Friday, October 3, 2025

The Haunted Palace by Edgar Allan Poe

The last poem printed in Weird Tales in 1925 was "The Haunted Palace" by Edgar Allan Poe. It first appeared in a magazine published in Baltimore by Nathan C. Brooks (1809-1898). The original title of the magazine was The North American Quarterly. In or about 1838, Brooks renamed his new charge The American Museum of Science, Literature and the Arts, or The American Museum for short. Evidently, the magazine was also referred to as the Baltimore Museum. That's a lot to go through, but it seems like there is a lack of clarity and precision out there on the Internet as to the original source of "The Haunted Palace." The date of publication by the way was April 1839.

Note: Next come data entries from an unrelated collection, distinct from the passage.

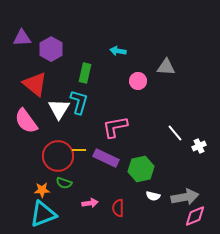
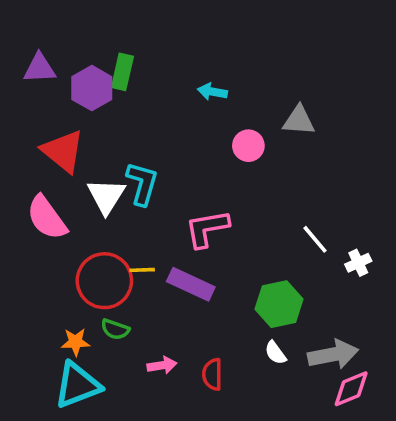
green rectangle: (85, 73) -> (122, 72), moved
green hexagon: (141, 169) -> (279, 304), moved
white semicircle: (153, 196) -> (275, 353), turned 40

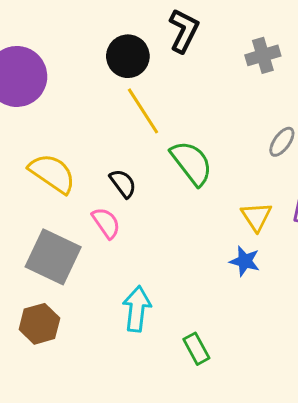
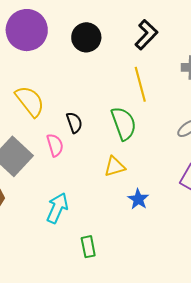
black circle: (128, 56) -> (86, 37), moved
yellow line: (143, 111) -> (140, 84), moved
yellow triangle: (256, 217) -> (115, 167), moved, turned 30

Poe soon incorporated "The Haunted Palace" into his short story "The Fall of the House of Usher," first published in Burton's Gentleman's Magazine in September 1839. "The Haunted Palace" is a poem in six stanzas of eight lines each. In "The Fall of the House of Usher," the stanzas are numbered. In Weird Tales, they are not. Without going through these two versions, I can't say whether they are word for word the same.

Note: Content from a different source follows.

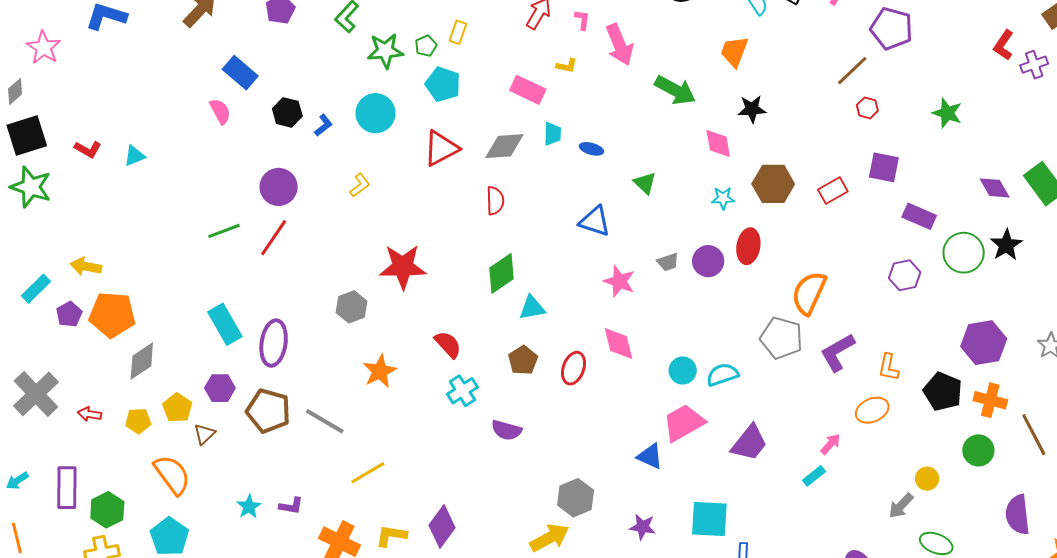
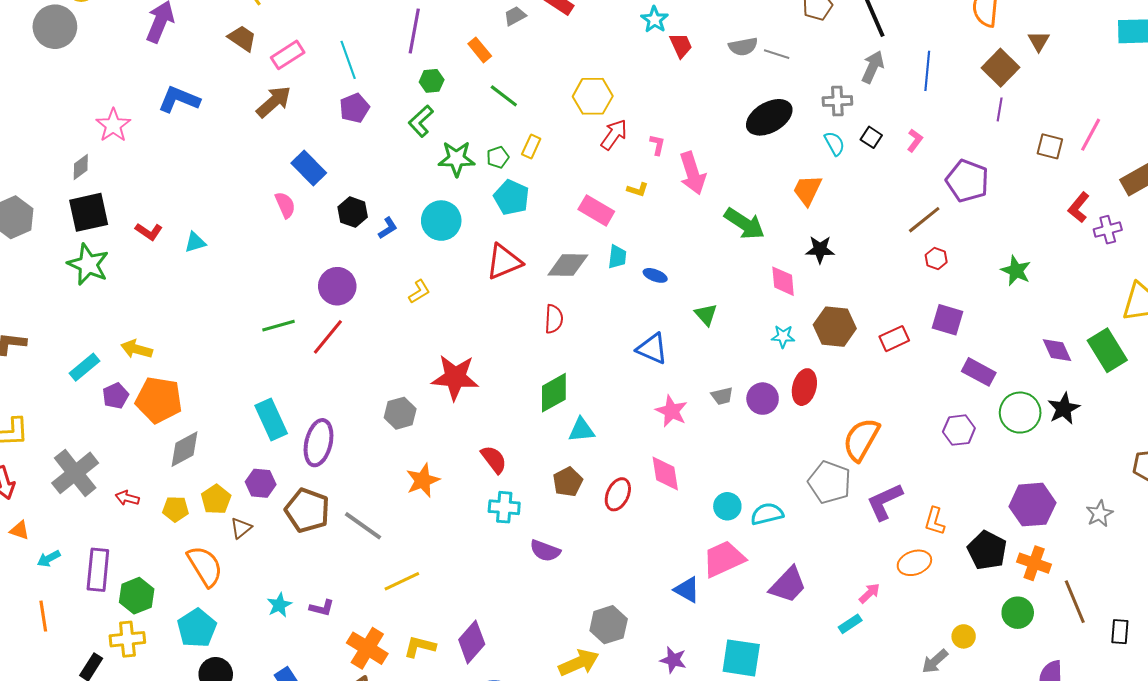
cyan cross: (462, 391) -> (504, 507), turned 32

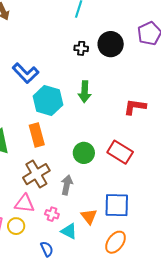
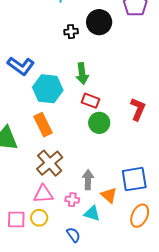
red L-shape: (135, 107) -> (138, 109), moved, turned 115
red rectangle: (120, 152) -> (90, 101), moved, size x0.7
green circle: (84, 153) -> (99, 123), moved
gray arrow: (67, 185) -> (88, 180), moved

I have written before about "The Haunted Palace." First I listed it in Poe's works reprinted in Weird Tales. In writing about Charles Beaumont (1929-1967), I listed some of that author's screen adaptations of other works. These included the screenplay for The Haunted Palace (1963), which is actually an adaptation of "The Case of Charles Dexter Ward" by H.P. Lovecraft (Weird Tales, May-July 1941).

In 2021, I wrote about Les Baxter (1922-1996). Baxter wrote the scores for many Hollywood movies, including The Dunwich Horror, from 1970. Inasmuch as The Haunted Palace was the first film adapted from a work by Lovecraft, the composer of that score, Ronald Stein (1930-1988), should probably get credit for the first recorded musical adaptation of a work by Lovecraft, assuming a movie score is a kind of program music and therefore an adaptation. Prior to that, I had written about what I called "The Other Forms of Lovecraft," listing The Haunted Palace as the first adaptation on film of a work by Lovecraft.

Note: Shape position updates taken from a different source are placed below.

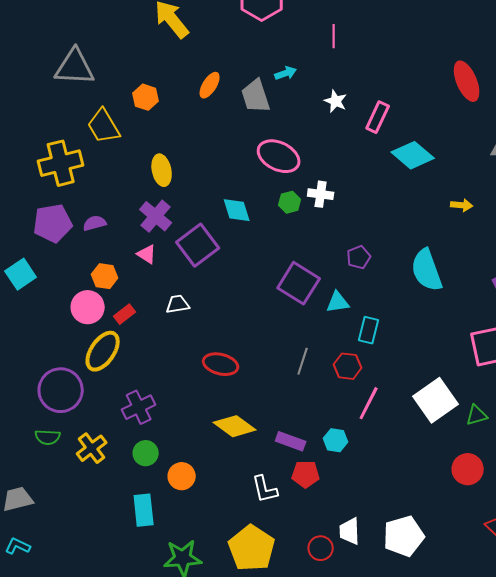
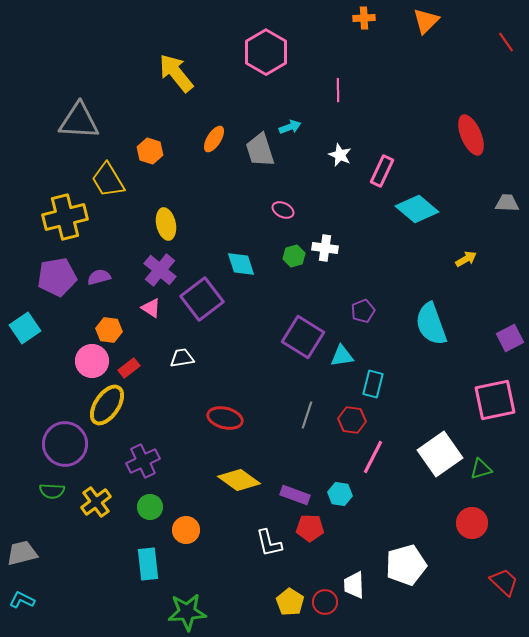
pink ellipse: (279, 156) -> (283, 210), size x0.5
yellow arrow: (462, 205) -> (466, 259), turned -35
white pentagon: (404, 536) -> (406, 565), moved
yellow pentagon: (252, 548) -> (290, 602), moved, size x0.6

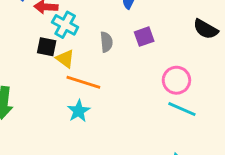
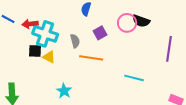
cyan cross: (65, 25) -> (45, 34), size x1.4
pink circle: (176, 80) -> (127, 23), moved
orange line: (83, 82) -> (91, 58), moved

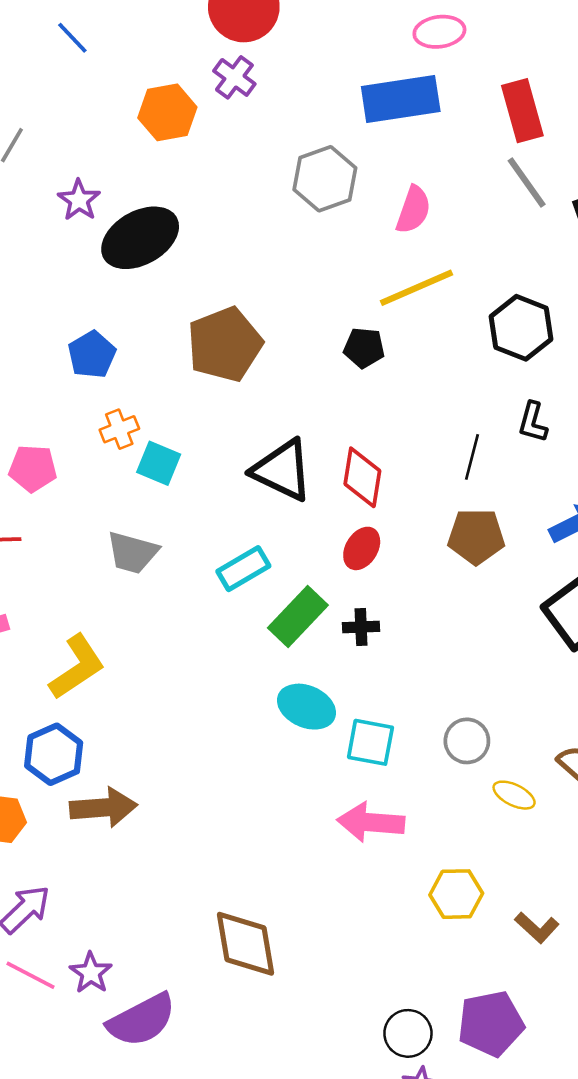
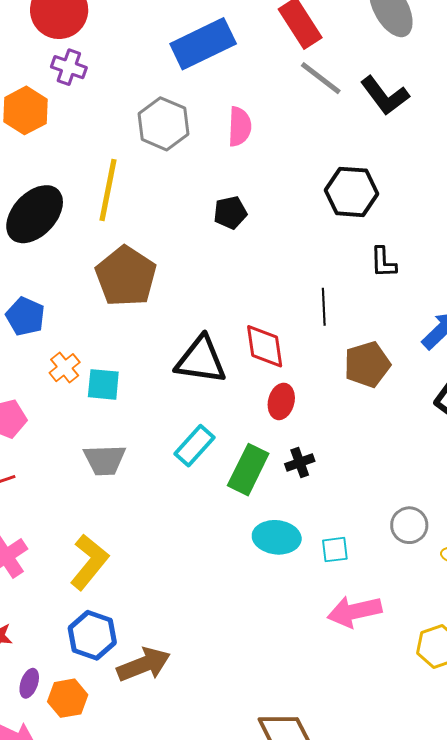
yellow line: (417, 288) -> (108, 190), moved, turned -38
black pentagon: (364, 348) -> (230, 213), moved
black line: (472, 457) -> (324, 307), moved
cyan square: (370, 742) -> (335, 550), size x0.7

That's a lot about Lovecraft and less about Poe. I'll close by letting you know that, according to Wikipedia, "The Haunted Palace" has been adapted to music four times, first in 1904 by French composer Florent Schmitt (1870-1958).

The cover of an album of musical works based on two stories and a poem by Edgar Allan Poe, including Florent Schmitt's symphonic poem Le Palais hanté, Op. 49, based on "The Haunted Palace" by Poe. I have this image from a very thorough blog entry called "Florent Schmitt and the French Fascination with Edgar Allan Poe: Le Palais hanté (1904)" by Phillip Nones, posted on December 10, 2012, here. Thank you to Mr. Nones and the conductor(s) of that blog. This is the kind of thing the Internet was supposed to be instead of what it is.